Among his other accomplishments, Davis
- served as president of the Population Association of America and the American Sociological Association
- represented the United States on the United Nations Population Commission
- member of the Advisory Council of the National Aeronautics and Space Administration and the Advisory Committee on Population for the U.S. Bureau of the Census
- was an elected member of both the American Philosophical Society (1960) and the American Academy of Arts and Sciences (1964).
- was the first sociologist in the United States to be elected to the National Academy of Sciences (1966).

Davis won the Irene B. Taeuber Award for outstanding research in demography (1978), the Common Wealth Award for distinguished work in sociology (1979), and the Career of Distinguished Scholarship Award from the American Sociological Association (1982).
In 1953 he was elected as a Fellow of the American Statistical Association.

==Research==
Davis led and conducted major studies of societies in Europe, South America, Africa and Asia, coined the term "population explosion", and played a major role in the naming and development of the demographic transition model. He was also one of the original scholars in the development of the theory of overurbanization. He is also credited with coining the term "zero population growth" although George Stolnitz claimed to have that distinction.

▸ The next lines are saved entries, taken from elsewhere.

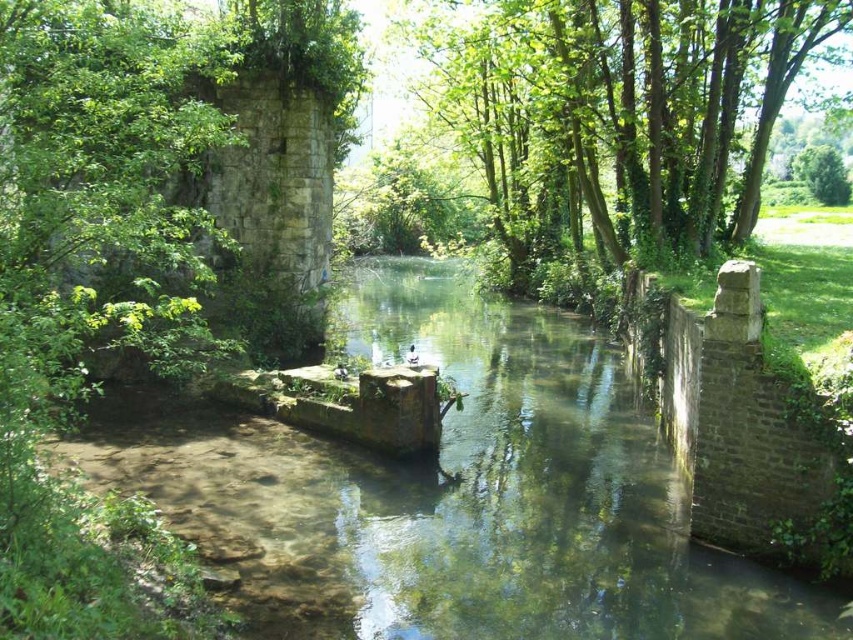 You are standing at point (451, 493) in the serene natural scene. What is located exactly at your current position?

At point (451, 493) lies the clear stone river at center.

You are standing in the middle of the clear stone river at center and want to reach the green leafy tree at upper center. Which direction should you move to get closer to the tree?

You should move upward because the clear stone river at center is below the green leafy tree at upper center. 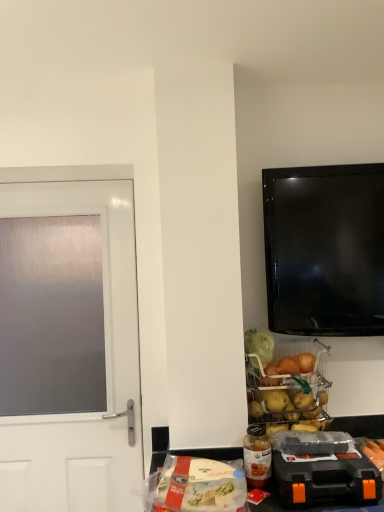 The height and width of the screenshot is (512, 384). What do you see at coordinates (199, 486) in the screenshot?
I see `translucent plastic bag of pasta at lower center` at bounding box center [199, 486].

The height and width of the screenshot is (512, 384). In order to click on translucent plastic bag of pasta at lower center in this screenshot , I will do `click(199, 486)`.

Locate an element on the screen. translucent plastic bag of pasta at lower center is located at coordinates pos(199,486).

In the image, there is a orange plastic toolbox at lower right, the second appliance when ordered from top to bottom. Where is `food below it (from the image's perspective)`? food below it (from the image's perspective) is located at coordinates (199, 486).

Which is correct: translucent plastic bag of pasta at lower center is inside orange plastic toolbox at lower right, placed as the first appliance when sorted from bottom to top, or outside of it?

translucent plastic bag of pasta at lower center exists outside the volume of orange plastic toolbox at lower right, placed as the first appliance when sorted from bottom to top.

How many degrees apart are the facing directions of translucent plastic bag of pasta at lower center and orange plastic toolbox at lower right, the second appliance when ordered from top to bottom?

There is a 0.432-degree angle between the facing directions of translucent plastic bag of pasta at lower center and orange plastic toolbox at lower right, the second appliance when ordered from top to bottom.

From a real-world perspective, is translucent plastic bag of pasta at lower center below orange plastic toolbox at lower right, the 2th appliance viewed from the back?

Yes.

Is translucent plastic bottle at lower center placed right next to metallic wire basket at lower center, the 1th appliance from the top?

There is a gap between translucent plastic bottle at lower center and metallic wire basket at lower center, the 1th appliance from the top.

In the image, is translucent plastic bottle at lower center on the left side or the right side of metallic wire basket at lower center, the first appliance viewed from the back?

In the image, translucent plastic bottle at lower center appears on the left side of metallic wire basket at lower center, the first appliance viewed from the back.

Which is behind, point (261, 467) or point (295, 355)?

The point (295, 355) is farther.

Considering the relative positions of translucent plastic bottle at lower center and metallic wire basket at lower center, the 2th appliance when ordered from front to back, in the image provided, is translucent plastic bottle at lower center in front of metallic wire basket at lower center, the 2th appliance when ordered from front to back,?

That is True.

Does point (282, 355) lie behind point (32, 187)?

No, (282, 355) is closer to viewer.

In order to click on door on the left side of metallic wire basket at lower center, the 1th appliance from the top in this screenshot , I will do `click(105, 358)`.

Measure the distance from metallic wire basket at lower center, the 2th appliance when ordered from front to back, to satin white door at left.

They are 27.71 inches apart.

From the image's perspective, is metallic wire basket at lower center, the 1th appliance from the top, on satin white door at left?

Indeed, from the image's perspective, metallic wire basket at lower center, the 1th appliance from the top, is shown above satin white door at left.

Is metallic wire basket at lower center, which appears as the second appliance when ordered from the bottom, not within translucent plastic bag of pasta at lower center?

metallic wire basket at lower center, which appears as the second appliance when ordered from the bottom, lies outside translucent plastic bag of pasta at lower center's area.

Is metallic wire basket at lower center, which appears as the second appliance when ordered from the bottom, further to camera compared to translucent plastic bag of pasta at lower center?

That is True.

Does metallic wire basket at lower center, which appears as the second appliance when ordered from the bottom, have a greater height compared to translucent plastic bag of pasta at lower center?

Correct, metallic wire basket at lower center, which appears as the second appliance when ordered from the bottom, is much taller as translucent plastic bag of pasta at lower center.

Can you tell me how much metallic wire basket at lower center, the 1th appliance from the top, and translucent plastic bag of pasta at lower center differ in facing direction?

They differ by 4.21 degrees in their facing directions.

What's the angular difference between orange plastic toolbox at lower right, the 2th appliance viewed from the back, and translucent plastic bottle at lower center's facing directions?

0.432 degrees.

Which is less distant, (279, 445) or (262, 484)?

Point (262, 484)

Which object is positioned more to the right, orange plastic toolbox at lower right, the 2th appliance viewed from the back, or translucent plastic bottle at lower center?

orange plastic toolbox at lower right, the 2th appliance viewed from the back, is more to the right.

Considering the relative sizes of orange plastic toolbox at lower right, which appears as the first appliance when viewed from the front, and translucent plastic bottle at lower center in the image provided, is orange plastic toolbox at lower right, which appears as the first appliance when viewed from the front, wider than translucent plastic bottle at lower center?

Indeed, orange plastic toolbox at lower right, which appears as the first appliance when viewed from the front, has a greater width compared to translucent plastic bottle at lower center.

Which is correct: translucent plastic bottle at lower center is inside translucent plastic bag of pasta at lower center, or outside of it?

translucent plastic bottle at lower center is not inside translucent plastic bag of pasta at lower center, it's outside.

Which is more to the right, translucent plastic bottle at lower center or translucent plastic bag of pasta at lower center?

translucent plastic bottle at lower center is more to the right.

Considering the sizes of translucent plastic bottle at lower center and translucent plastic bag of pasta at lower center in the image, is translucent plastic bottle at lower center taller or shorter than translucent plastic bag of pasta at lower center?

Clearly, translucent plastic bottle at lower center is taller compared to translucent plastic bag of pasta at lower center.

From the picture: Would you say translucent plastic bottle at lower center is a long distance from translucent plastic bag of pasta at lower center?

No, translucent plastic bottle at lower center is not far away from translucent plastic bag of pasta at lower center.

From the image's perspective, is translucent plastic bag of pasta at lower center beneath metallic wire basket at lower center, which appears as the second appliance when ordered from the bottom?

Correct, translucent plastic bag of pasta at lower center appears lower than metallic wire basket at lower center, which appears as the second appliance when ordered from the bottom, in the image.

Considering the relative positions of translucent plastic bag of pasta at lower center and metallic wire basket at lower center, which appears as the second appliance when ordered from the bottom, in the image provided, is translucent plastic bag of pasta at lower center in front of metallic wire basket at lower center, which appears as the second appliance when ordered from the bottom,?

Yes, the depth of translucent plastic bag of pasta at lower center is less than that of metallic wire basket at lower center, which appears as the second appliance when ordered from the bottom.

Which point is more distant from viewer, (229, 478) or (287, 396)?

Point (287, 396)

The image size is (384, 512). I want to click on the 2nd appliance behind the translucent plastic bag of pasta at lower center, so click(285, 379).

From the image's perspective, count 1st appliances upward from the translucent plastic bag of pasta at lower center and point to it. Please provide its 2D coordinates.

[(322, 469)]

Find the location of `bottle that is under the metallic wire basket at lower center, the first appliance viewed from the back (from a real-world perspective)`. bottle that is under the metallic wire basket at lower center, the first appliance viewed from the back (from a real-world perspective) is located at coordinates (257, 456).

Based on their spatial positions, is satin white door at left or metallic wire basket at lower center, the 1th appliance from the top, further from orange plastic toolbox at lower right, the 2th appliance viewed from the back?

Based on the image, satin white door at left appears to be further to orange plastic toolbox at lower right, the 2th appliance viewed from the back.

Estimate the real-world distances between objects in this image. Which object is closer to orange plastic toolbox at lower right, placed as the first appliance when sorted from bottom to top, translucent plastic bag of pasta at lower center or satin white door at left?

The object closer to orange plastic toolbox at lower right, placed as the first appliance when sorted from bottom to top, is translucent plastic bag of pasta at lower center.

From the image, which object appears to be nearer to translucent plastic bottle at lower center, translucent plastic bag of pasta at lower center or orange plastic toolbox at lower right, the second appliance when ordered from top to bottom?

The object closer to translucent plastic bottle at lower center is orange plastic toolbox at lower right, the second appliance when ordered from top to bottom.

Based on their spatial positions, is translucent plastic bag of pasta at lower center or metallic wire basket at lower center, which appears as the second appliance when ordered from the bottom, further from satin white door at left?

translucent plastic bag of pasta at lower center lies further to satin white door at left than the other object.

Looking at the image, which one is located further to metallic wire basket at lower center, the 1th appliance from the top, translucent plastic bag of pasta at lower center or orange plastic toolbox at lower right, the 2th appliance viewed from the back?

translucent plastic bag of pasta at lower center.

When comparing their distances from orange plastic toolbox at lower right, which appears as the first appliance when viewed from the front, does satin white door at left or translucent plastic bag of pasta at lower center seem closer?

translucent plastic bag of pasta at lower center is closer to orange plastic toolbox at lower right, which appears as the first appliance when viewed from the front.

Which object lies further to the anchor point translucent plastic bottle at lower center, translucent plastic bag of pasta at lower center or metallic wire basket at lower center, the 2th appliance when ordered from front to back?

metallic wire basket at lower center, the 2th appliance when ordered from front to back.

Which object lies nearer to the anchor point translucent plastic bottle at lower center, metallic wire basket at lower center, which appears as the second appliance when ordered from the bottom, or orange plastic toolbox at lower right, the 2th appliance viewed from the back?

orange plastic toolbox at lower right, the 2th appliance viewed from the back, is closer to translucent plastic bottle at lower center.

I want to click on food between satin white door at left and metallic wire basket at lower center, the 2th appliance when ordered from front to back, in the horizontal direction, so click(x=199, y=486).

I want to click on appliance between satin white door at left and orange plastic toolbox at lower right, the 2th appliance viewed from the back, so click(285, 379).

At what (x,y) coordinates should I click in order to perform the action: click on bottle between metallic wire basket at lower center, the 2th appliance when ordered from front to back, and orange plastic toolbox at lower right, the second appliance when ordered from top to bottom, in the up-down direction. Please return your answer as a coordinate pair (x, y). The width and height of the screenshot is (384, 512). Looking at the image, I should click on (257, 456).

Locate an element on the screen. bottle between satin white door at left and metallic wire basket at lower center, the 1th appliance from the top is located at coordinates (257, 456).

Davis had several children while espousing limitations on childbearing worldwide. Davis also published an influential article with Wilbert E. Moore entitled "Some Principles of Stratification," which was a very influential functionalist account of the reasons for social inequality. Davis and Moore synthesize Durkheim and Parsons to argue for the "functional necessity" of some positions over others: those that are highest paid go to the most deserving individuals; at the same time, the differential rewards motivates individuals to work to fill positions they might otherwise not. Thus, from this perspective, illness is a deviant state because it means that the individual may not be able to fill their role. Sociologists see this article as a paradigmatic case of functionalist logic, and indeed, Davis came to be a leading figure in this school of sociology.

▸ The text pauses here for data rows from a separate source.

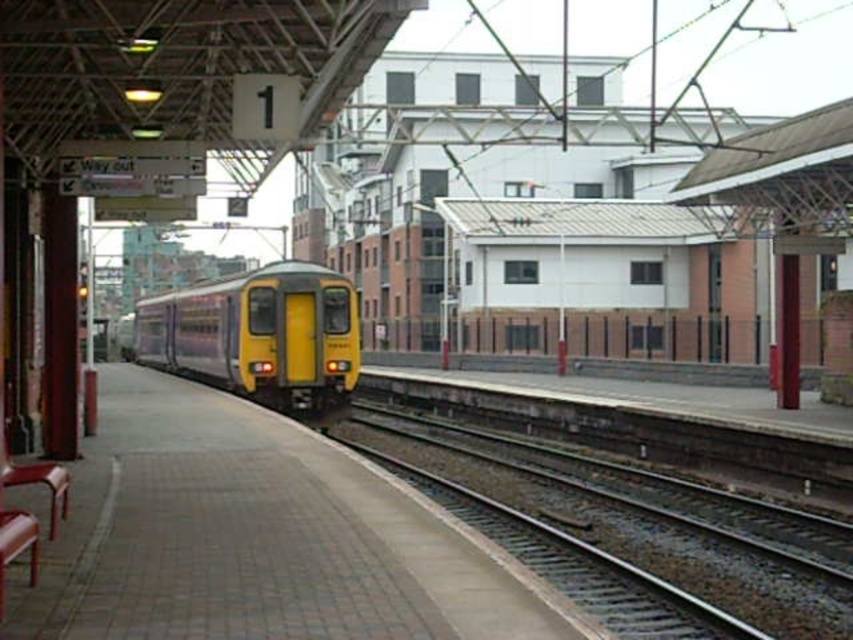 Question: Which object is positioned closest to the smooth concrete platform at center?

Choices:
 (A) yellow matte train at center
 (B) smooth metal track at center

Answer: (B)

Question: Is smooth metal track at center bigger than yellow matte train at center?

Choices:
 (A) yes
 (B) no

Answer: (B)

Question: Among these objects, which one is farthest from the camera?

Choices:
 (A) smooth metal track at center
 (B) smooth concrete platform at center

Answer: (A)

Question: Which point is farther to the camera?

Choices:
 (A) smooth concrete platform at center
 (B) smooth metal track at center
 (C) yellow matte train at center

Answer: (C)

Question: Is smooth metal track at center in front of yellow matte train at center?

Choices:
 (A) no
 (B) yes

Answer: (B)

Question: Is the position of smooth concrete platform at center less distant than that of smooth metal track at center?

Choices:
 (A) yes
 (B) no

Answer: (A) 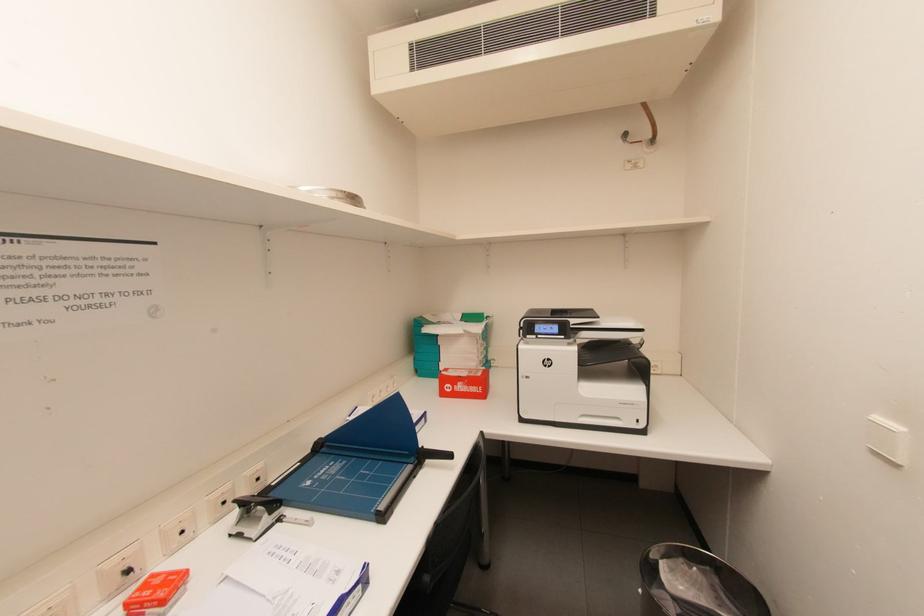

As a demographer, Davis was internationally recognized for his expertise in world population growth and resources, the history and theory of international migration, world urbanization, demographic transition and population policy.

==Published works==
Kingsley Davis was a prolific scholar who published numerous research articles, book chapters and books.

===Books===
- Davis, Kingsley (1935). "Youth in the Depression"
- Davis, Kingsley (1949). "Human Society"
- Davis, Kingsley (1949). "Modern Society"
- Davis, Kingsley (1951). "The Population of India and Pakistan"
- Davis, Kingsley (1960). "A Structural Analysis of Kinship"
- Davis, Kingsley (1961). "Population Policy and Economic Development"
- Davis, Kingsley (1965). "The Population Impact on Children in the World's Agrarian Countries"
- "California's Twenty Million" (1971)
- "Cities: Their Origin, Growth and Human Impact" (1973)
- Davis, Kingsley (1972). "World Urbanization 1950–1970"

===Chapters===
- "The American Class Structure" (1959)
- Turner, R. (1961). "India's Urban Future"
- Davis, Kingsley (1965). "Cities"

===Edited volumes===
- Davis, Kingsley (1945). "World Population in Transition"
- Davis, Kingsley (1987). "Below Replacement Fertility in Industrial Societies"
- Davis, Kingsley (1989). "Population and Resources in a Changing World"
- Davis, Kingsley (1991). "Resources, Environment, and Population"

===Other writing===
In the popular press, Davis' work appeared in "Scientific American," "Science," the "New York Times Magazine," "Commentary," "Foreign Affairs" and numerous newspapers.

In 1957, Davis predicted that population of the world would reach six billion by the year 2000. He was remarkably close; that population figure was reached in October 1999.